Tuesday, June 12, 2012

First Class Requirement 4e - Patrol Cook?

The bulk of my Scouting experience is on the Cub Scout side of things. I'm used to each rank in Cub Scouts having a specifically religious requirement, that the scout world deal with with their family.

When I started examining the requirements for the various Boy Scout Ranks, I was somewhat surprised to see that there was nothing like that for each rank. Each rank has to demonstrate Scout Spirit, by living the law and the oath in their daily lives, but there's nothing that says those examples have to be related at all to their faith.

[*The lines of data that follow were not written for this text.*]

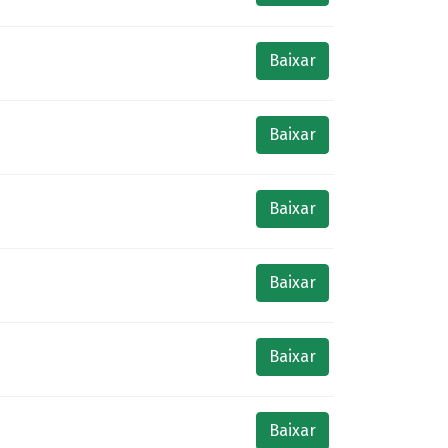
Baixar
Baixar
Baixar
Baixar
Baixar
Baixar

The only requirement that I saw from Tenderfoot to Eagle that was related to faith was First Class Requirement 4e.
On one campout, serve as your patrol's cook. Supervise your assistant(s) in using a stove or building a cooking fire. Prepare the breakfast, lunch, and dinner planned in requirement 4a. Lead your patrol in saying grace at the meals and supervise cleanup.
In case you overlooked it, leading grace is sandwiched in there between cooking meals for the patrol and cleanup. My first thought was that this was an odd combination of things to sandwich together. But what do they have in common? Service and Faith.

Having been on several cookouts, I know that virtually nobody likes to cleanup after cooking. It's messy, it's often hard to do in a camping environment. You can't just throw the stuff into a dishwasher and go. It's never one of the tasks that boys in a troop will look forward to.

But, it is important, it has to be done, and it is a way of serving others. In this case, literally serving food to the others in your patrol, and cleaning up after them. Along with that, there is the part of leading them in grace.

I know that many faiths talk about the importance of service, but the best example that I'm aware of from scripture is Jesus washing the feet of the disciples.
Jesus knew that the Father had put all things under his power, and that he had come from God and was returning to God; so he got up from the meal, took off his outer clothing, and wrapped a towel around his waist. After that, he poured water into a basin and began to wash his disciples' feet, drying them with the towel that was wrapped around him...
When he had finished washing their feet, he put on his clothes and returned to his place. "Do you understand what I have done for you?" he asked them. "You call me 'Teacher' and 'Lord,' and rightly so, for that is what I am. Now that I, your Lord and Teacher, have washed your feet, you also should wash one another's feet. I have set you an example that you should do as I have done for you.  (John 13: 3-5, 12-15)
This is something that that the lowest of the servants in the house would normally do. It was considered unclean and degrading to do, and the disciples were all shocked that Jesus would take on this task of a slave. Jesus knew that a true leader must be ready to be a servant to others. That's part of the lesson we need to teach the scouts we work with.

While the written text of the requirement may not have a huge amount to do with faith, there is certainly a lesson that can be learned about faith there. When you have Scoutmaster's Conference for a boy who is going for his First Class Rank, ask him what lessons he learned, not just about cooking and cleaning, but also about serving others.